Its pretty easy to forget to do an hcc -r before unmerging this package. Failure to do so results in gcc trying to link against a crt1S.o that had just been deleted as part of the ebuild. It also leads to cursing at yourself, the machine, and anyone within earshot as you re-merge this package just so you can run hcc -r then unmerge it again.
>>> "It also leads to cursing at yourself, the machine," i take that as an offense, sorry. now lets get back to the technical implementation. what i am missing in this bug report is a description of what is happening, which versions of glibc/gcc/binutils and hardened-gcc are found on the system where this happens and last but not least, looking at the hardened-gcc ebuild itself: from 2.4.6 ## backup/restore logic pkg_postrm() { [ ! -f "${HGCC_SHSCRIPT_INSTALLATIONPATH}/hardened-gcc" ] && gcc -dumpspecs > $(dirname $(gcc --print-libgcc-file-name)) } same in the 3.3 pack ## backup/restore logic pkg_postrm() { [ ! -f "${HGCC_SHSCRIPT_INSTALLATIONPATH}/hardened-gcc" ] && gcc -dumpspecs > $(dirname $(gcc --print-libgcc-file-name)) } so, putting the insults aside... is there anything going wrong with that logic at your side? if yes, i would be interested to learn about the background why this restore is not performed. thank you very much, Alexander Gabert
The yelling wasn't aimed at you in particular... But it was very much real. I had just finished unmerging hcc and started the new gcc build when it died: in /data/tmp/portage/gcc-3.3.2-r6/work/build using "mt-frag" /var/tmp/portage/usr/lib/gcc-lib/i686-pc-linux-gnu/3.3.2/../../../../i686-pc-linux-gnu/bin/ld: crt1S.o: No such file: No such file or directory merging, hcc -r, unmerge did get things back to a point where gcc would compile again.

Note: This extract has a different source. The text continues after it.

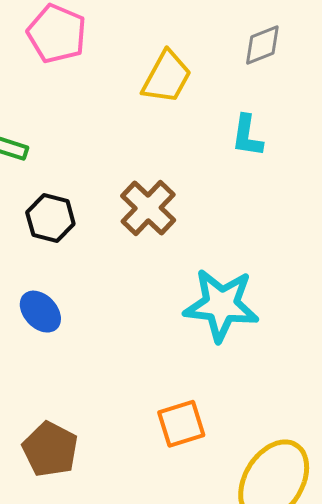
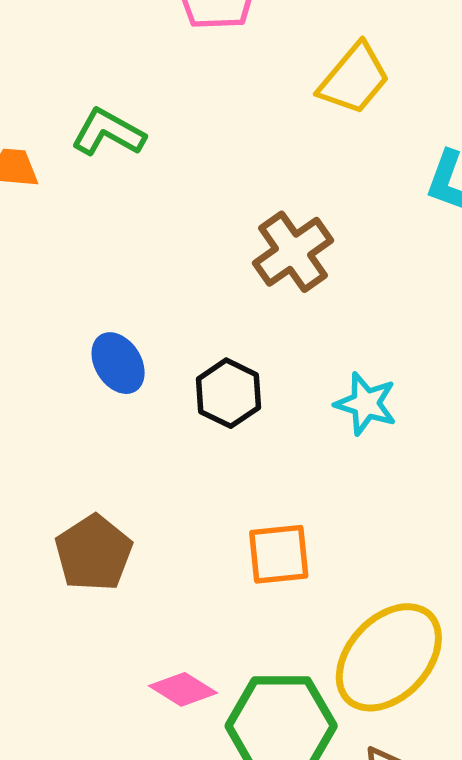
black hexagon: (50, 218) -> (228, 393), moved
cyan star: (221, 305) -> (366, 404), size x0.6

Hey Scott think you could attach a patch/diff for this?
When I reported it, I had definitely seen unexpected behavior. Sounds like it should have worked as expected, perhaps it was just a quirk in the handling by portage? Either way, I haven't been able to reproduce it, and I've gone pretty far down the path of gcc-pie (the reason I unmerged hardened-gcc in the first place). I'm willing to chalk it up to being a random occurrence.
works for me additionally, hardened-gcc is end of life due march 2004.